▶ [TASK PROMPT]
Starting with the line that contains "形者，行政機關得依職權命為公示送達；", return every line through the end of the listing below exactly as written. Omit the pictures.

▶ [LISTED RECORDS]

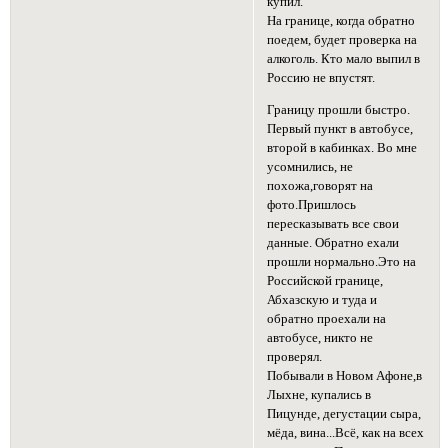
купил.
На границе, когда обратно
поедем, будет проверка на
алкоголь. Кто мало выпил в
Россию не впустят.
Границу прошли быстро.
Первый пункт в автобусе,
второй в кабинках. Во мне
усомнились, не
похожа,говорят на
фото.Пришлось
пересказывать все свои
данные. Обратно ехали
прошли нормально.Это на
Российской границе,
Абхазскую и туда и
обратно проехали на
автобусе, никто не
проверял.
Побывали в Новом Афоне,в
Лыхне, купались в
Пицунде, дегустации сыра,
мёда, вина...Всё, как на всех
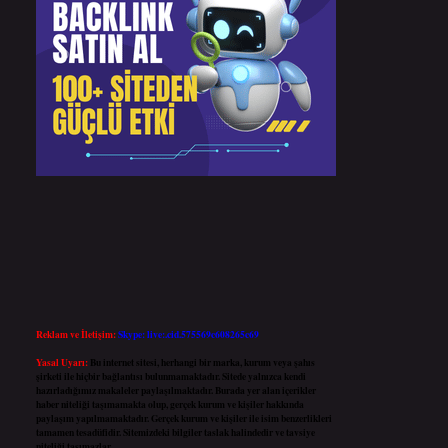
Reklam ve İletişim:
Skype: live:.cid.575569c608265c69
Yasal Uyarı:
Bu internet sitesi, herhangi bir marka, kurum veya şahıs
şirketi ile hiçbir bağlantısı bulunmamaktadır. Sitede yalnızca kendi
hazırladığımız makaleler paylaşılmaktadır. Burada yer alan içerikler
haber niteliği taşımamakta olup, gerçek kurum ve kişiler hakkında
paylaşım yapılmamaktadır. Gerçek kurum ve kişiler ile isim benzerlikleri
tamamen tesadüfidir. Sitemizdeki bilgiler taslak halindedir ve tavsiye
niteliği taşımazlar.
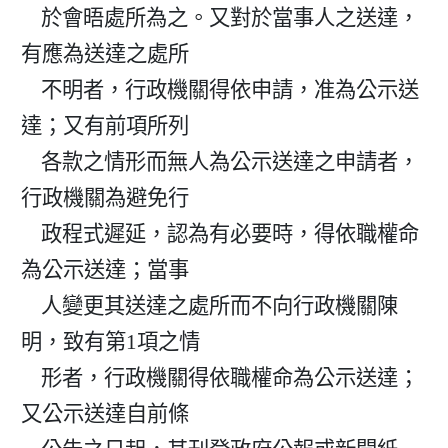
    於會晤處所為之。又對於當事人之送達，
有應為送達之處所

    不明者，行政機關得依申請，准為公示送
達；又有前項所列

    各款之情形而無人為公示送達之申請者，
行政機關為避免行

    政程式遲延，認為有必要時，得依職權命
為公示送達；當事

    人變更其送達之處所而不向行政機關陳
明，致有第1項之情

    形者，行政機關得依職權命為公示送達；
又公示送達自前條
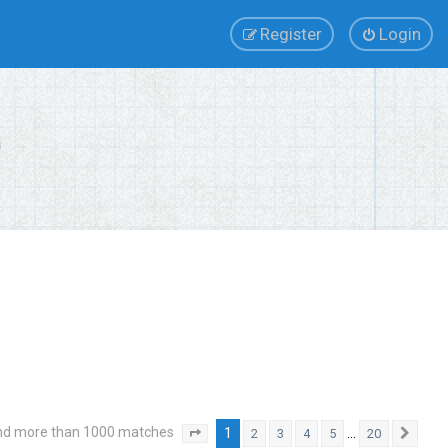
Register
Login
nd more than 1000 matches
1
…
2
3
4
5
20
Page
1
of
20
Next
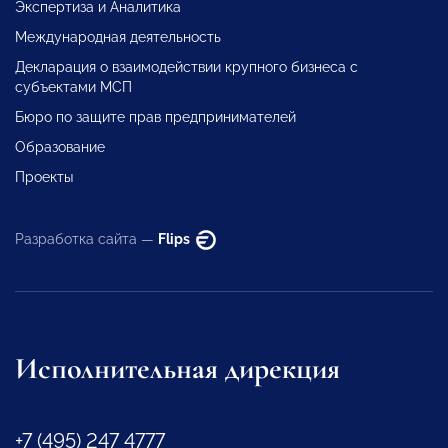
Экспертиза и Аналитика
Международная деятельность
Декларация о взаимодействии крупного бизнеса с
субъектами МСП
Бюро по защите прав предпринимателей
Образование
Проекты
Разработка сайта —
Flips
Исполнительная дирекция
+7 (495) 247 4777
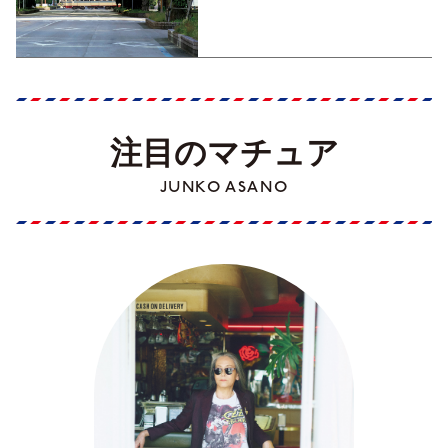
Part1】
注目のマチュア
JUNKO ASANO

▶ [RESPONSE]
    形者，行政機關得依職權命為公示送達；
又公示送達自前條
Register
Login
nd more than 1000 matches
1
…
2
3
4
5
20
Page
1
of
20
Next
Экспертиза и Аналитика
Международная деятельность
Декларация о взаимодействии крупного бизнеса с
субъектами МСП
Бюро по защите прав предпринимателей
Образование
Проекты
Разработка сайта —
Flips
Исполнительная дирекция
+7 (495) 247 4777
Part1】
注目のマチュア
JUNKO ASANO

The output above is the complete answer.